You’d think it was a head of state election and not a municipal one. When was the last time a local election on a dot on the map made international headlines? But the international media is inordinately interested in Hong Kong these days.
This was a district council election, essentially to vote for the person who sees to small problems in your neighbourhood (admittedly paid handsomely for this as all government officials are).
But given we’ve seen nearly six months of protests this election was (again) being seen as a referendum. I say again because I’ve voted in a few and each time the pan-democrat camp touts it as a referendum.
Well, I’m sick of it. I’d like an election for once to be about what it’s supposed to be about and not a vote on whether Hong Kong wants democracy or not. Because the fact that people are voting already indicates that right (However, note that the number of registered voters is about 50% of the population and this is an ageing population, also that usually only about 40% of that 50% turn out to vote so let that tell you what you need to know about enthusiasm for democracy).
This time was different though. There was a record turnout – 71% of the registered voters. I usually go to vote early and it’s usually me and five oldies. This time there was a queue stretching all the way down the street.
There were clearly a lot of first time voters. While many of these were supposed to be young people, I saw a lot of confused older people who didn’t know which queue to stand in. (The queues were kinda confusing. You needed to line up based on your hkid number but the boards telling you this were at the front of the lines not the back so you might not realise you were in the wrong queue till you got to the front, like one furious grandma did.)

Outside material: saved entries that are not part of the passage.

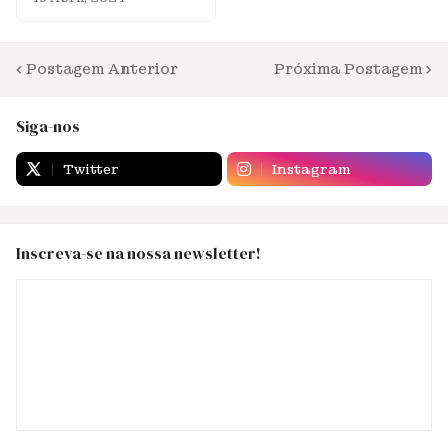
Postagem Anterior
Próxima Postagem
Siga-nos
Twitter
Instagram
Inscreva-se na nossa newsletter!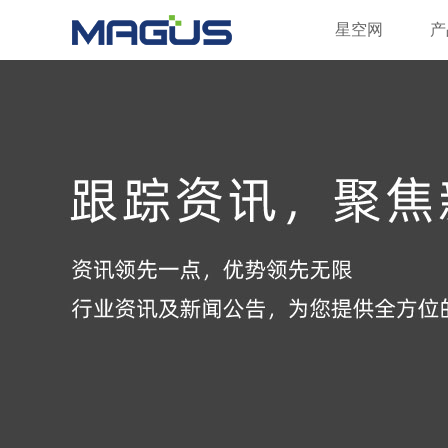
星空网
星空网
产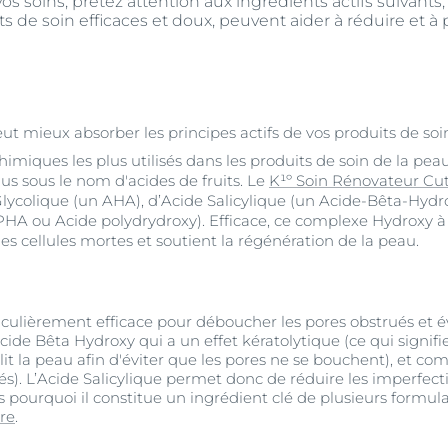
s soins, prêtez attention aux ingrédients actifs suivants, q
s de soin efficaces et doux, peuvent aider à réduire et à 
t mieux absorber les principes actifs de vos produits de soi
iques les plus utilisés dans les produits de soin de la peau
us sous le nom d'acides de fruits. Le
K¹º Soin Rénovateur C
lycolique (un AHA), d’Acide Salicylique (un Acide-Bêta-Hydr
HA ou Acide polydrydroxy). Efficace, ce complexe Hydroxy à 
s cellules mortes et soutient la régénération de la peau.
ticulièrement efficace pour déboucher les pores obstrués et évi
Acide Bêta Hydroxy qui a un effet kératolytique (ce qui signifie 
t la peau afin d'éviter que les pores ne se bouchent), et com
ués). L’Acide Salicylique permet donc de réduire les imperfect
urs pourquoi il constitue un ingrédient clé de plusieurs form
re
.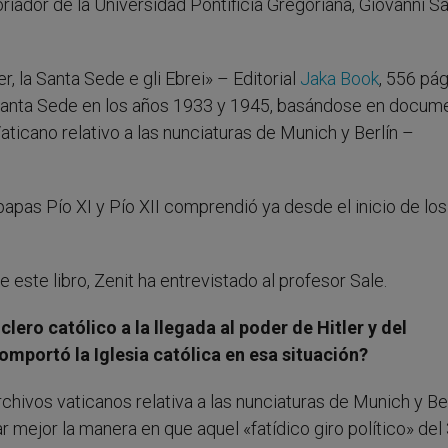
toriador de la Universidad Pontificia Gregoriana, Giovanni Sale
ler, la Santa Sede e gli Ebrei» – Editorial
Jaka Book
, 556 pá
la Santa Sede en los años 1933 y 1945, basándose en docum
icano relativo a las nunciaturas de Munich y Berlín –
papas Pío XI y Pío XII comprendió ya desde el inicio de lo
este libro, Zenit ha entrevistado al profesor Sale.
clero católico a la llegada al poder de Hitler y del
mportó la Iglesia católica en esa situación?
rchivos vaticanos relativa a las nunciaturas de Munich y Be
 mejor la manera en que aquel «fatídico giro político» del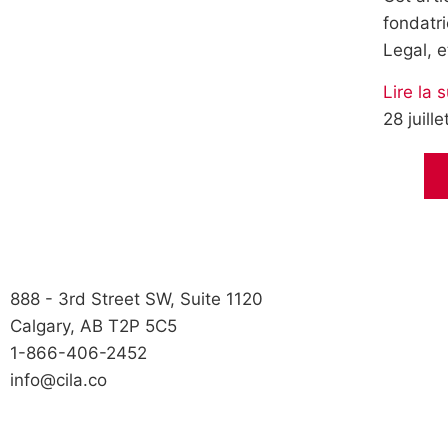
fondatri
Legal, e
Lire la s
28 juill
888 - 3rd Street SW, Suite 1120
Calgary, AB T2P 5C5
1-866-406-2452
info@cila.co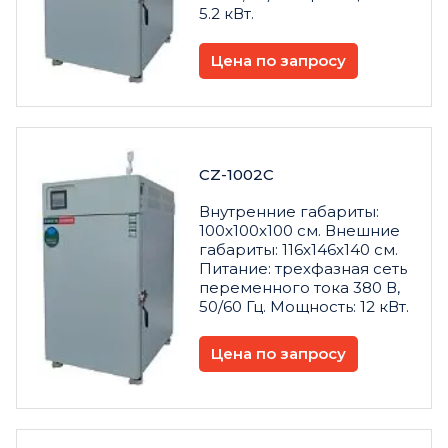
5.2 кВт.
Цена по запросу
CZ-1002C
Внутренние габариты:
100x100x100 см. Внешние
габариты: 116x146x140 см.
Питание: трехфазная сеть
переменного тока 380 В,
50/60 Гц. Мощность: 12 кВт.
Цена по запросу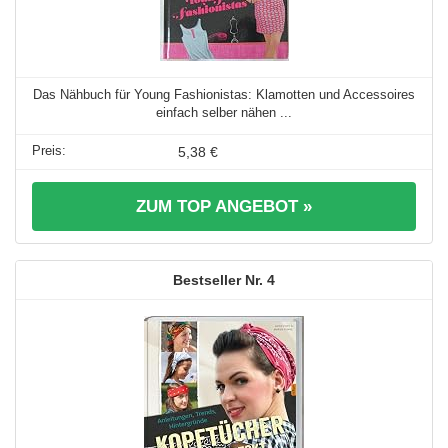
Das Nähbuch für Young Fashionistas: Klamotten und Accessoires
einfach selber nähen ...
5,38 €
ZUM TOP ANGEBOT »
4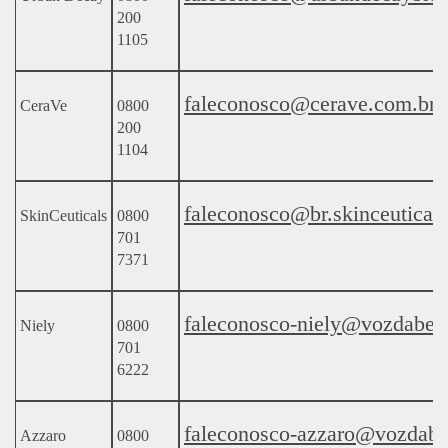
200
1105
faleconosco@cerave.com.br
CeraVe
0800
200
1104
faleconosco@br.skinceutical
SkinCeuticals
0800
701
7371
faleconosco-niely@vozdabel
Niely
0800
701
6222
faleconosco-azzaro@vozdabe
Azzaro
0800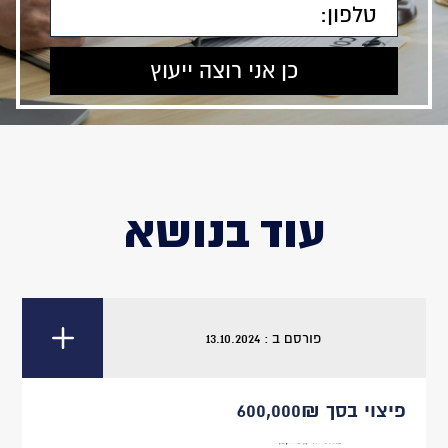
עוד בנושא
פורסם ב : 13.10.2024
פיצוי בסך 600,000₪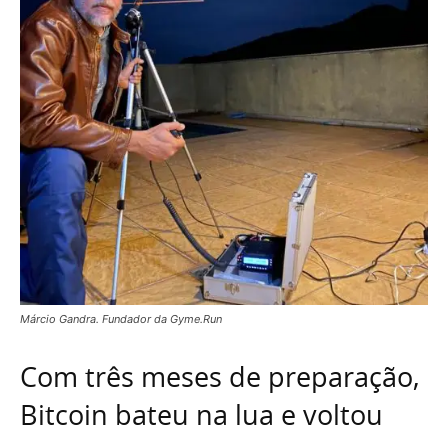
Márcio Gandra. Fundador da Gyme.Run
Com três meses de preparação,
Bitcoin bateu na lua e voltou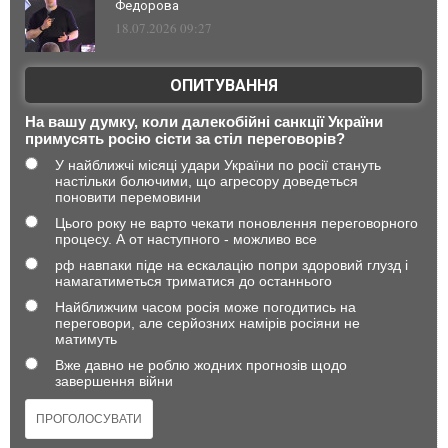
Федорова
18.07.2026 09:27
ОПИТУВАННЯ
На вашу думку, коли далекобійні санкції України
примусять росію сісти за стіл переговорів?
У найближчі місяці удари України по росії стануть
настільки болючими, що агресору доведеться
поновити перемовини
Цього року не варто чекати поновлення переговорного
процесу. А от наступного - можливо все
рф навпаки піде на ескалацію попри здоровий глузд і
намагатиметься триматися до останнього
Найближчим часом росія може погодитись на
переговори, але серйозних намірів росіяни не
матимуть
Вже давно не роблю жодних прогнозів щодо
завершення війни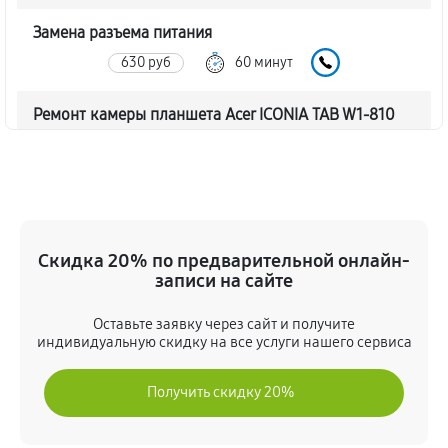
Замена разъема питания
630 руб
60 минут
Ремонт камеры планшета Acer ICONIA TAB W1-810
540 руб
60 минут
Чистка от пыли планшета Acer ICONIA TAB W1-810
810 руб
60 минут
Скидка 20% по предварительной онлайн-
Замена стекла планшета Acer ICONIA TAB W1-810
записи на сайте
990 руб
60 минут
Оставьте заявку через сайт и получите
индивидуальную скидку на все услуги нашего сервиса
Замена динамика планшета Acer ICONIA TAB W1-810
450 руб
60 минут
Получить скидку 20%
Замена задней крышки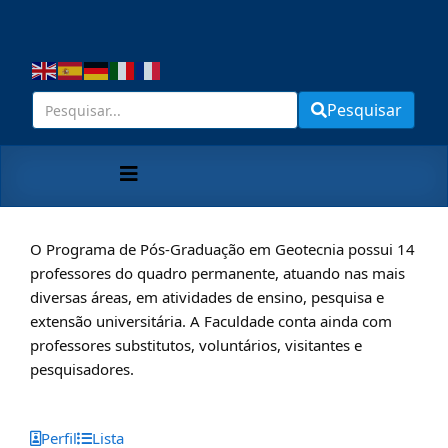
Pesquisar
O Programa de Pós-Graduação em Geotecnia possui 14
professores do quadro permanente, atuando nas mais
diversas áreas, em atividades de ensino, pesquisa e
extensão universitária. A Faculdade conta ainda com
professores substitutos, voluntários, visitantes e
pesquisadores.
Perfil
Lista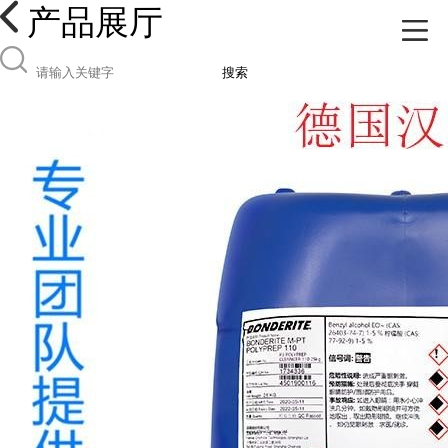
产品展厅
搜索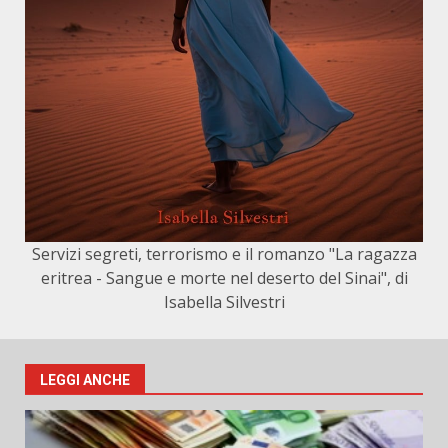
Servizi segreti, terrorismo e il romanzo "La ragazza
eritrea - Sangue e morte nel deserto del Sinai", di
Isabella Silvestri
LEGGI ANCHE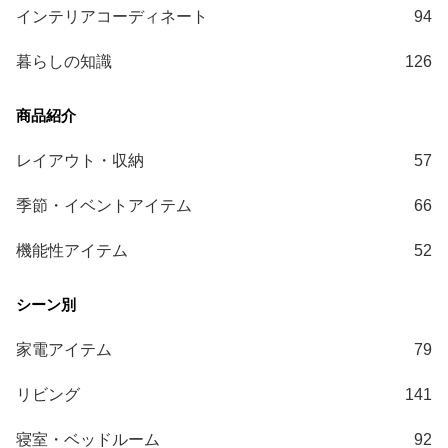
ガ
インテリアコーディネート
94
イ
ド
暮らしの知識
126
お
支
払
レイアウト・収納
57
い
に
季節・イベントアイテム
66
つ
い
機能性アイテム
52
て
配
送
家電アイテム
79
料
に
リビング
141
つ
い
寝室・ベッドルーム
92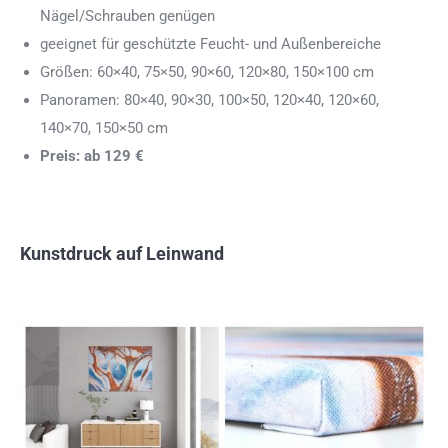
Nägel/Schrauben genügen
geeignet für geschützte Feucht- und Außenbereiche
Größen: 60×40, 75×50, 90×60, 120×80, 150×100 cm
Panoramen: 80×40, 90×30, 100×50, 120×40, 120×60,
140×70, 150×50 cm
Preis: ab 129 €
Kunstdruck auf Leinwand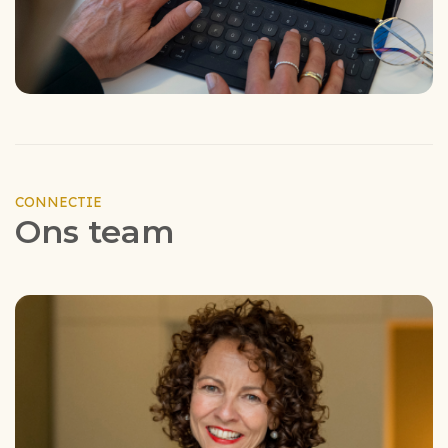
CONNECTIE
Ons team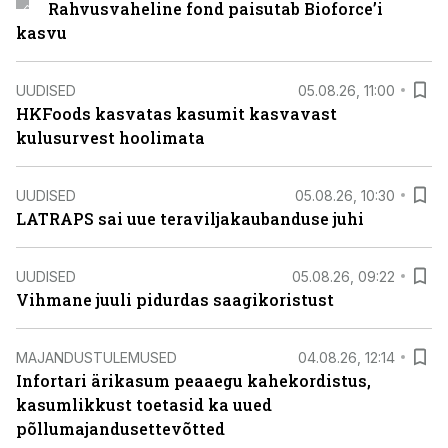
Rahvusvaheline fond paisutab Bioforce’i
kasvu
UUDISED
05.08.26, 11:00
HKFoods kasvatas kasumit kasvavast
kulusurvest hoolimata
UUDISED
05.08.26, 10:30
LATRAPS sai uue teraviljakaubanduse juhi
UUDISED
05.08.26, 09:22
Vihmane juuli pidurdas saagikoristust
MAJANDUSTULEMUSED
04.08.26, 12:14
Infortari ärikasum peaaegu kahekordistus,
kasumlikkust toetasid ka uued
põllumajandusettevõtted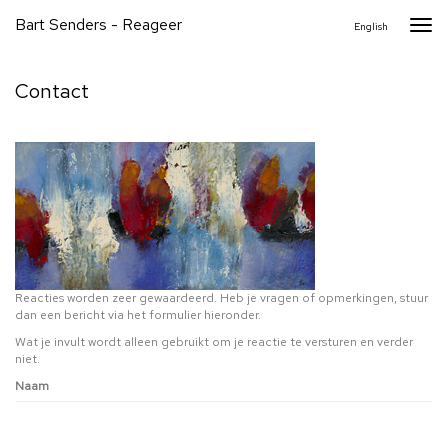
Bart Senders - Reageer
Togg
English
navi
Contact
Reacties worden zeer gewaardeerd. Heb je vragen of opmerkingen, stuur
dan een bericht via het formulier hieronder.
Wat je invult wordt alleen gebruikt om je reactie te versturen en verder
niet.
Naam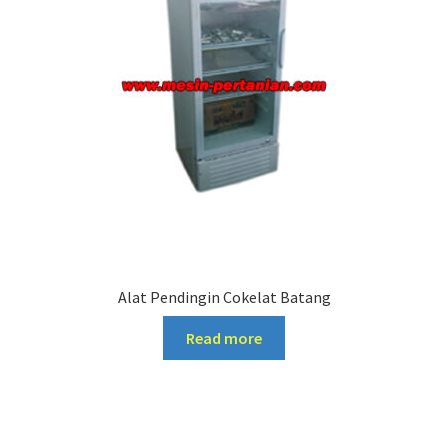
Alat Pendingin Cokelat Batang
Read more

Speaking of grandmas there were rumours that the elderly were being allowed to skip the queue … and people were angry about this! Because the elderly tend to vote for the pro-establishment/pro-Beijing side. The latter parties are notorious for busing in elderly from care homes presumably on the understanding that they vote for the party that bussed them in.
Anyway the Election Commission denied elderly were being allowed to vote first and I didn’t see this either. I did feel sorry for the older peeps queuing up though.
Another rumour was that polling stations would shut early so people should vote early to make sure their votes are counting – hence the long queues at 8 am. This doesn’t make sense and the Election Commission clarified that if in case of violence or any other reason a polling station had to be closed the vote there would be postponed or redone on another day. But people clearly believed the rumours which just goes to show the public mood.
I was conflicted over whether to vote at all. I was disillusioned by how the pan-democrats were piggybacking onto the protests but were clearly too scared to counter the protest narrative in any way – even when a man was set on fire. Even candidates who are lawyers have fuelled the rumour mongering.
Don’t get me wrong, I don’t hate the protesters. I just don’t condone everything they do and I think one useful thing the pan-Democrat politicians could do (because they are not actually out there protesting) is to sound a note of moderation when it’s needed (like when someone gets set on fire). But they dare not, because there’s some “with us or against us” thing going on that precludes any criticism (more on that in another post possibly).
I ended up asking V whether he thought I should vote. He said that since I’ve gone through all the trouble of being able to vote, I should. V, by the way, doesn’t vote because he thinks it’s pointless.
Which is a view I’m coming to. But I guess I’m a sucker for democracy. It’s like how in the worst times I pray even though rationally don’t believe in god. Except that I pray when I’m desperate but I’m not even remotely desperate now so I guess I’m more hooked on democracy than religion. Heh.
I finally settled on an independent because a) he’s actually done work in the area b) wrote a few lines on said work on his pamphlet IN ENGLISH.
That’s another pet peeve: how the democrats (except perhaps in fancy HK Island type constituencies) never make an effort to make even the smallest attempt to address a non-Chinese audience.
So, once again, I end up voting not for the person that takes the trouble to promise me something but on some abstract ideal. In Hong Kong, it’s democracy. In India, it’s the hope that you will be not be burnt alive for not being Hindu.
And I’m sick of it. Not sick enough to vote for the BJP in India or even a pro-Beijjng candidate in Hong Kong (thoughd I might countenance a pro-BJ who writes something in English in a less crucial election, if there ever is one).
In this case, the pan-Democrat was finally seen on the street on election morning, where he actually thanked me for my support in English and I wavered briefly but then decided it was too little too late.
Anyway the independent I voted for won, pro-Beijing guy was second and the pan-democrat came a poor third. So it appears I my district there is actually a silent majority, who are not screaming in support of the protests at 10 pm.
My district is clearly an outlier though. Hong Kong voted overwhelming in favor of the Democrats, telling Beijing and our local government to stuff it. I can’t say I’m displeased with the result.